The most dangerous phase: decanting the gas
Senior officers from police, MSRDC, NDRF and disaster management agencies agreed on a high-risk plan: transfer the gas into empty propylene tankers under controlled conditions.
One by one, empty tankers were arranged. Pressure differentials were carefully maintained. Hoses were attached to valves that were already loose and moving.
“It was a very precarious condition,” Divekar said. “If the weight of the hose shifted, or if a valve dislodged, it would have been catastrophic.”
Complicating matters further, all connections were in the liquid phase, meaning liquid propylene — not vapour — was flowing out. Measuring how much gas had been transferred was nearly impossible. The rotogauge was on the underside of the overturned tanker and inaccessible.
“Only when vapour started coming out that we knew roughly 50% of the product was gone,” he said.
Over several hours, the gas was transferred five to six times across three tankers. By Wednesday evening, the flow finally shifted from liquid to vapour — the first real sign that the risk had reduced.
Uprighting the tanker: zero tolerance for error
With the load reduced, authorities prepared for the next critical step: lifting the tanker.
Multiple cranes were deployed for a tandem lift, a process requiring perfect coordination. Any sudden jerk could have reopened valves.
“Our concern was that once the tanker was upright, the liquid could rush again and trigger fresh leaks,” Divekar said.
The lift was executed slowly, deliberately, without shock. Once upright, the final leaking connection was arrested using specialised leak-control techniques.

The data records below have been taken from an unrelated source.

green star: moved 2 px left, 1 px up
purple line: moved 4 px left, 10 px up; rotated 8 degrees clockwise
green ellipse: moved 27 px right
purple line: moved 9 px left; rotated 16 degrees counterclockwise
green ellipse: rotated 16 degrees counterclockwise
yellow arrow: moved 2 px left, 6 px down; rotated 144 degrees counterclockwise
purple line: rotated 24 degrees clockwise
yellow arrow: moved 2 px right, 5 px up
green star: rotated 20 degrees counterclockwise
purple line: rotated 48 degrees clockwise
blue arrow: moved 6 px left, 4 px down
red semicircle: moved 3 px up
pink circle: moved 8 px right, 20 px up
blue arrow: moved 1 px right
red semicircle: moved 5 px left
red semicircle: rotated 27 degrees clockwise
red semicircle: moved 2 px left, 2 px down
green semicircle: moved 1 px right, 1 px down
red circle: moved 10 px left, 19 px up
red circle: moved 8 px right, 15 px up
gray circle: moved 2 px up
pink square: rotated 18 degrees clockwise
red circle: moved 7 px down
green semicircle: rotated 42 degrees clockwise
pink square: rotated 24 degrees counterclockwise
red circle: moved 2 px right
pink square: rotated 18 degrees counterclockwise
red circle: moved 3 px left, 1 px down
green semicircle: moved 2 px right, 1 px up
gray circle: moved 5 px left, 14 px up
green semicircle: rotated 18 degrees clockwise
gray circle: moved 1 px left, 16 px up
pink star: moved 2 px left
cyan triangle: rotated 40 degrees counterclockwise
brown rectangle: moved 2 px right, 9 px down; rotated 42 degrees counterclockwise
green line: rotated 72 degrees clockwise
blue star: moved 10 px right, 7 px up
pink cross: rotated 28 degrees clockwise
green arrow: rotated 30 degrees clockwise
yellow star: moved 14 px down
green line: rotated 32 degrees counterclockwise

By around 9 pm, Wednesday, all leaks were sealed.
Final evacuation — and why secrecy mattered
At around 1.30 am, the tanker was finally moved away from the accident site and taken to a secure, undisclosed location at a lower altitude, where the remaining gas was transferred in an even more delicate operation.

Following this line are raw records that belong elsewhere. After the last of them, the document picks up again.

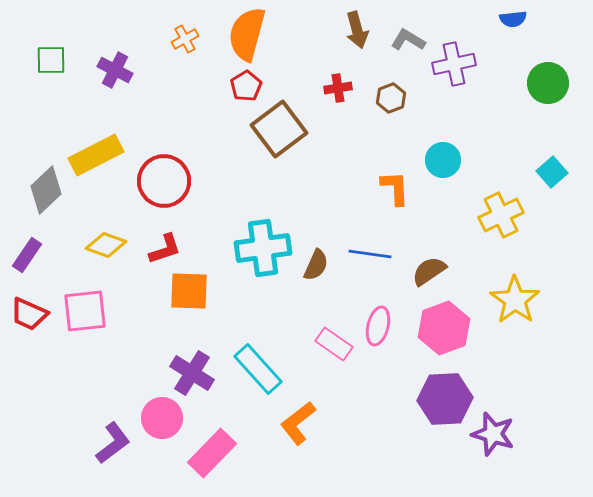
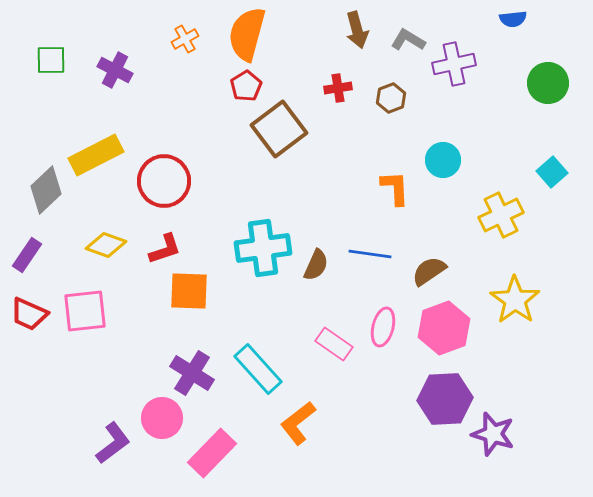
pink ellipse at (378, 326): moved 5 px right, 1 px down
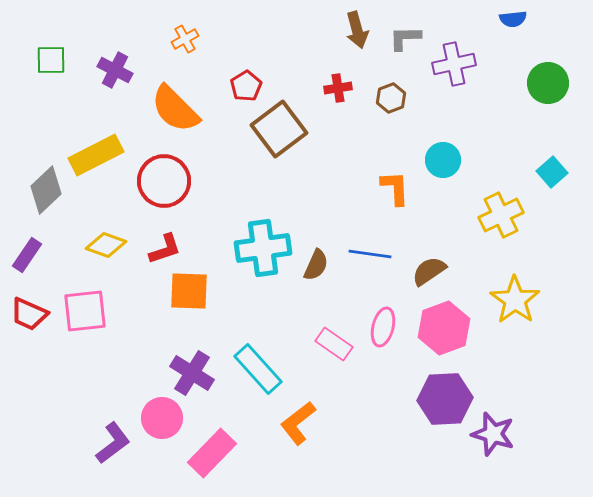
orange semicircle at (247, 34): moved 72 px left, 75 px down; rotated 60 degrees counterclockwise
gray L-shape at (408, 40): moved 3 px left, 2 px up; rotated 32 degrees counterclockwise
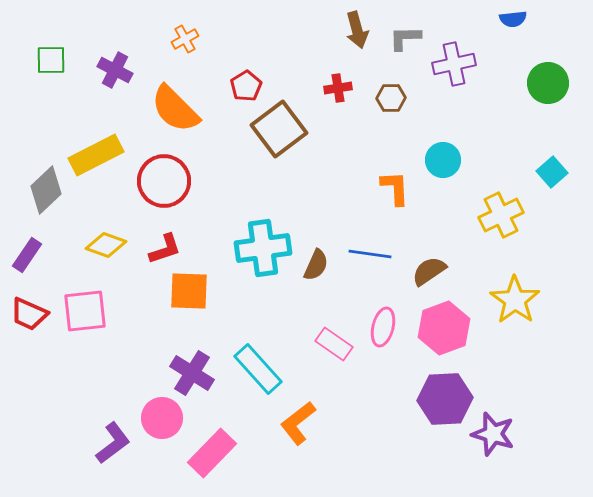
brown hexagon at (391, 98): rotated 20 degrees clockwise
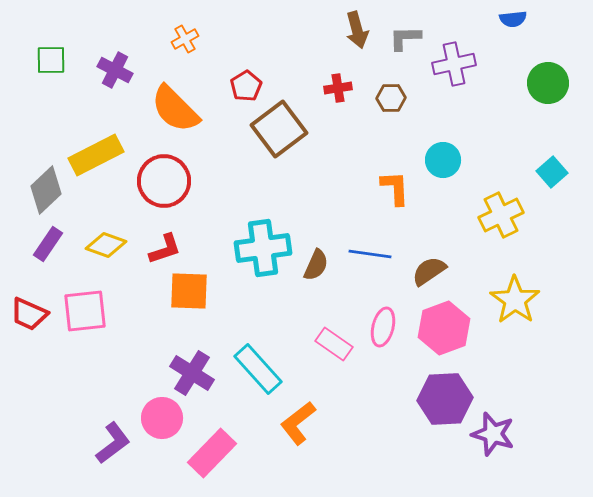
purple rectangle at (27, 255): moved 21 px right, 11 px up
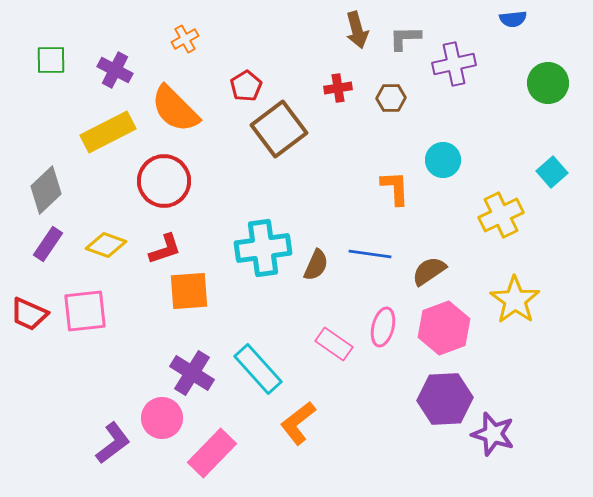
yellow rectangle at (96, 155): moved 12 px right, 23 px up
orange square at (189, 291): rotated 6 degrees counterclockwise
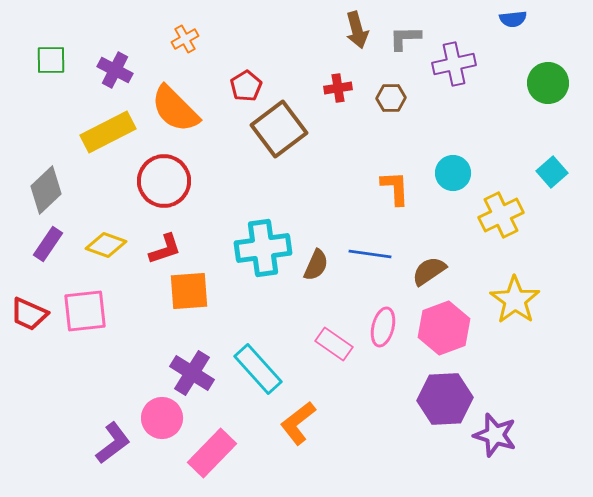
cyan circle at (443, 160): moved 10 px right, 13 px down
purple star at (493, 434): moved 2 px right, 1 px down
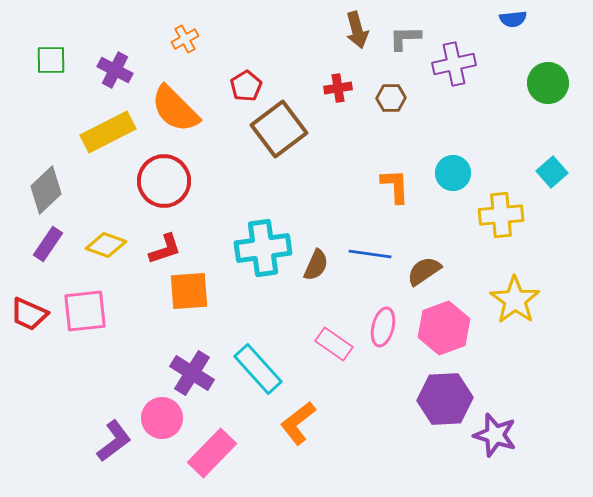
orange L-shape at (395, 188): moved 2 px up
yellow cross at (501, 215): rotated 21 degrees clockwise
brown semicircle at (429, 271): moved 5 px left
purple L-shape at (113, 443): moved 1 px right, 2 px up
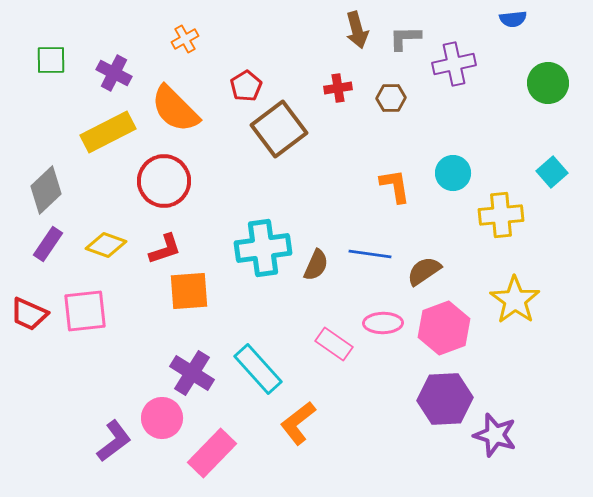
purple cross at (115, 70): moved 1 px left, 3 px down
orange L-shape at (395, 186): rotated 6 degrees counterclockwise
pink ellipse at (383, 327): moved 4 px up; rotated 75 degrees clockwise
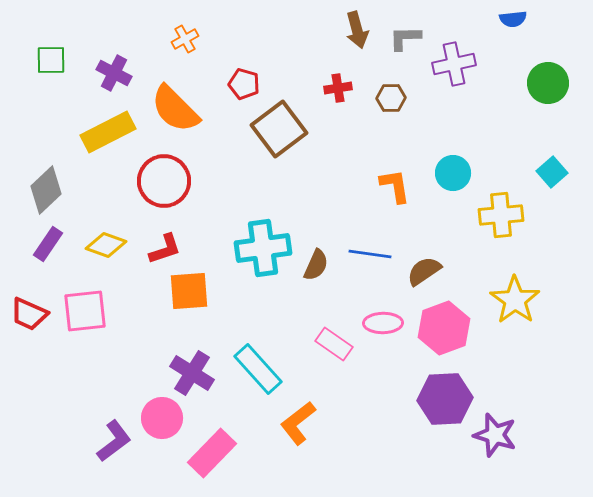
red pentagon at (246, 86): moved 2 px left, 2 px up; rotated 24 degrees counterclockwise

Why the expressway had to stay shut
Raigad Superintendent of Police Anchal Dalal emphasised that safety protocols could not be compromised despite pressure to restore traffic. “Our objective was to ensure that all safety protocols were strictly followed while expediting the operation,” Dalal said. “We made all possible efforts to restore smooth traffic flow by Wednesday night itself, without compromising on public safety,” she added
Divekar too dismissed criticism that traffic closures were excessive.
“The lower explosive limit of propylene is just 2%. If even 2% propylene mixes with air, it becomes flammable,” he said. “At one point, we recorded 20% of the LEL even 500 metres away. All you needed was a source of ignition — a phone, a silencer, static electricity.”
Near a tunnel, the risk multiplied. “In confined or semi-confined spaces, gas concentrations persist much longer,” he said.
The MSRDC officials accepted that entire operation took longer than expected to finish. According to MSRDC Executive Engineer Rakesh Sonawane, to ensure minimal inconvenience to motorists, orders were issued by the Mumbai division to suspend toll collection until traffic on the Mumbai-bound carriageway is fully restored.